The task
Set down each entry exactly as given; pictures should not appear in the copy.

Input records
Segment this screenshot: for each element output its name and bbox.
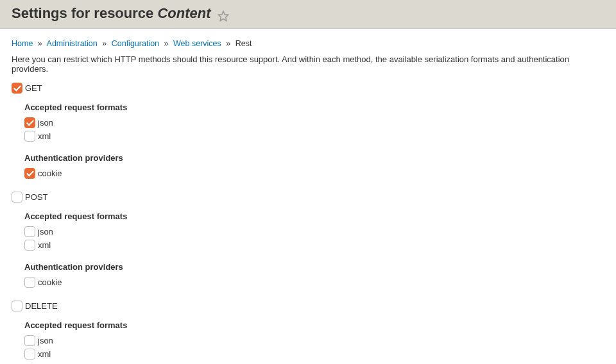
option-row: cookie <box>24 168 604 179</box>
format-label-xml: xml <box>38 240 51 250</box>
method-row-delete: DELETE <box>12 301 604 311</box>
method-label-post: POST <box>25 192 47 202</box>
format-checkbox-xml[interactable] <box>24 131 35 142</box>
breadcrumb-link-web-services[interactable]: Web services <box>173 39 221 48</box>
section-title-formats: Accepted request formats <box>24 320 604 330</box>
auth-checkbox-cookie[interactable] <box>24 168 35 179</box>
format-label-xml: xml <box>38 131 51 141</box>
format-checkbox-json[interactable] <box>24 117 35 128</box>
option-row: cookie <box>24 277 604 288</box>
format-label-json: json <box>38 336 53 345</box>
method-label-delete: DELETE <box>25 301 58 311</box>
method-row-get: GET <box>12 83 604 94</box>
page-title: Settings for resource Content <box>12 5 215 21</box>
auth-checkbox-cookie[interactable] <box>24 277 35 288</box>
format-label-json: json <box>38 227 53 236</box>
method-label-get: GET <box>25 83 42 93</box>
page-description: Here you can restrict which HTTP methods… <box>12 54 604 74</box>
section-title-auth: Authentication providers <box>24 262 604 272</box>
content-region: Home » Administration » Configuration » … <box>0 29 616 364</box>
method-checkbox-post[interactable] <box>12 192 22 203</box>
section-title-auth: Authentication providers <box>24 153 604 163</box>
method-row-post: POST <box>12 192 604 203</box>
section-title-formats: Accepted request formats <box>24 211 604 221</box>
star-icon[interactable] <box>218 10 229 22</box>
breadcrumb-sep: » <box>38 39 42 48</box>
format-label-json: json <box>38 118 53 128</box>
option-row: xml <box>24 131 604 142</box>
method-body-get: Accepted request formats json xml Authen… <box>12 103 604 179</box>
breadcrumb: Home » Administration » Configuration » … <box>12 39 604 48</box>
method-checkbox-get[interactable] <box>12 83 22 94</box>
auth-label-cookie: cookie <box>38 277 62 287</box>
method-body-post: Accepted request formats json xml Authen… <box>12 211 604 288</box>
format-checkbox-json[interactable] <box>24 335 35 346</box>
page-header: Settings for resource Content <box>0 0 616 29</box>
breadcrumb-link-administration[interactable]: Administration <box>47 39 98 48</box>
option-row: json <box>24 335 604 346</box>
breadcrumb-current: Rest <box>235 39 252 48</box>
breadcrumb-sep: » <box>164 39 169 48</box>
format-checkbox-json[interactable] <box>24 226 35 237</box>
option-row: json <box>24 117 604 128</box>
auth-label-cookie: cookie <box>38 169 62 178</box>
page-title-prefix: Settings for resource <box>12 5 157 21</box>
option-row: json <box>24 226 604 237</box>
method-body-delete: Accepted request formats json xml <box>12 320 604 360</box>
format-label-xml: xml <box>38 349 51 359</box>
format-checkbox-xml[interactable] <box>24 240 35 251</box>
option-row: xml <box>24 349 604 360</box>
page-title-resource: Content <box>157 5 210 21</box>
method-checkbox-delete[interactable] <box>12 301 22 311</box>
breadcrumb-sep: » <box>226 39 230 48</box>
breadcrumb-link-configuration[interactable]: Configuration <box>112 39 159 48</box>
breadcrumb-sep: » <box>102 39 107 48</box>
breadcrumb-link-home[interactable]: Home <box>12 39 33 48</box>
format-checkbox-xml[interactable] <box>24 349 35 360</box>
section-title-formats: Accepted request formats <box>24 103 604 112</box>
option-row: xml <box>24 240 604 251</box>
svg-marker-0 <box>218 11 228 21</box>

Answer section
Segment this screenshot: for each element output its name and bbox.
option-row: cookie <box>24 168 604 179</box>
format-label-xml: xml <box>38 240 51 250</box>
method-row-delete: DELETE <box>12 301 604 311</box>
method-label-post: POST <box>25 192 47 202</box>
format-checkbox-xml[interactable] <box>24 131 35 142</box>
breadcrumb-link-web-services[interactable]: Web services <box>173 39 221 48</box>
section-title-formats: Accepted request formats <box>24 320 604 330</box>
auth-checkbox-cookie[interactable] <box>24 168 35 179</box>
format-label-xml: xml <box>38 131 51 141</box>
format-checkbox-json[interactable] <box>24 117 35 128</box>
option-row: cookie <box>24 277 604 288</box>
format-label-json: json <box>38 336 53 345</box>
method-label-delete: DELETE <box>25 301 58 311</box>
method-row-get: GET <box>12 83 604 94</box>
page-title: Settings for resource Content <box>12 5 215 21</box>
auth-checkbox-cookie[interactable] <box>24 277 35 288</box>
format-label-json: json <box>38 227 53 236</box>
method-label-get: GET <box>25 83 42 93</box>
page-description: Here you can restrict which HTTP methods… <box>12 54 604 74</box>
section-title-auth: Authentication providers <box>24 262 604 272</box>
content-region: Home » Administration » Configuration » … <box>0 29 616 364</box>
method-checkbox-post[interactable] <box>12 192 22 203</box>
section-title-auth: Authentication providers <box>24 153 604 163</box>
method-row-post: POST <box>12 192 604 203</box>
section-title-formats: Accepted request formats <box>24 211 604 221</box>
star-icon[interactable] <box>218 10 229 22</box>
breadcrumb-sep: » <box>38 39 42 48</box>
format-label-json: json <box>38 118 53 128</box>
option-row: xml <box>24 131 604 142</box>
method-body-get: Accepted request formats json xml Authen… <box>12 103 604 179</box>
breadcrumb: Home » Administration » Configuration » … <box>12 39 604 48</box>
method-checkbox-get[interactable] <box>12 83 22 94</box>
auth-label-cookie: cookie <box>38 277 62 287</box>
method-body-post: Accepted request formats json xml Authen… <box>12 211 604 288</box>
format-checkbox-json[interactable] <box>24 335 35 346</box>
page-header: Settings for resource Content <box>0 0 616 29</box>
breadcrumb-link-administration[interactable]: Administration <box>47 39 98 48</box>
option-row: json <box>24 335 604 346</box>
breadcrumb-current: Rest <box>235 39 252 48</box>
breadcrumb-sep: » <box>164 39 169 48</box>
format-checkbox-json[interactable] <box>24 226 35 237</box>
option-row: json <box>24 117 604 128</box>
auth-label-cookie: cookie <box>38 169 62 178</box>
page-title-prefix: Settings for resource <box>12 5 157 21</box>
option-row: json <box>24 226 604 237</box>
method-body-delete: Accepted request formats json xml <box>12 320 604 360</box>
format-label-xml: xml <box>38 349 51 359</box>
format-checkbox-xml[interactable] <box>24 240 35 251</box>
option-row: xml <box>24 349 604 360</box>
page-title-resource: Content <box>157 5 210 21</box>
method-checkbox-delete[interactable] <box>12 301 22 311</box>
breadcrumb-sep: » <box>226 39 230 48</box>
breadcrumb-link-configuration[interactable]: Configuration <box>112 39 159 48</box>
breadcrumb-sep: » <box>102 39 107 48</box>
breadcrumb-link-home[interactable]: Home <box>12 39 33 48</box>
format-checkbox-xml[interactable] <box>24 349 35 360</box>
section-title-formats: Accepted request formats <box>24 103 604 112</box>
option-row: xml <box>24 240 604 251</box>
svg-marker-0 <box>218 11 228 21</box>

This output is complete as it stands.